Las  resoluciones de los jueces son, por regla general, ajenas a la acción  consagrada en el artículo 86 de la Carta Política,  excepto, como lo ha precisado reiteradamente la jurisprudencia, en  eventos en los que resultan manifiestamente arbitrarias, esto es,  producto de la mera liberalidad, a tal punto que configuren una vía  de hecho,  obviamente bajo los presupuestos de que el afectado acuda dentro de  un término razonable a formular la queja y haya utilizado los  remedios idóneos, tanto ordinarios como extraordinarios, con  miras a conjurar la lesión alegada, salvo que se esté  en presencia de un perjuicio irremediable.  
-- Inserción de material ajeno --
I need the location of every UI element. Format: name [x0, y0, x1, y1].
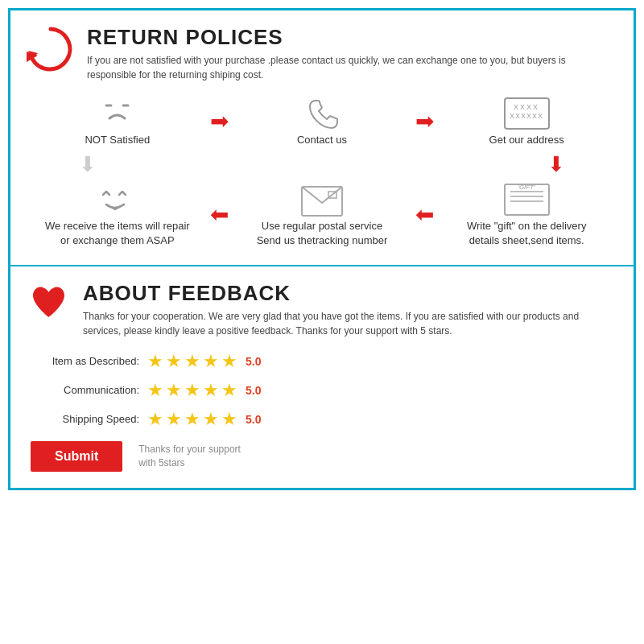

3.            Del  caso concreto.  

En efecto, al  estudiar el recurso de reposición, en el cual la promotora  argumentó que «al  no haberse registrado aun la adjudicación implica que el  proceso no se encuentra fenecido y resulta obligatoria su  suspensión»,  la agencia judicial censurada anotó que «[s]e  trata el presente asunto de proceso ejecutivo, el cual como bien es  sabido, no finaliza mediante sentencia, sino por pago total de la  obligación, la cual puede erigirse, por pago que hiciere el  [demandado]  de la obligación, o ya sea que satisfaga con el producto de  los bienes embargados y secuestrado con ocasión de las medidas  cautelares que recaigan sobre los bienes del deudor».  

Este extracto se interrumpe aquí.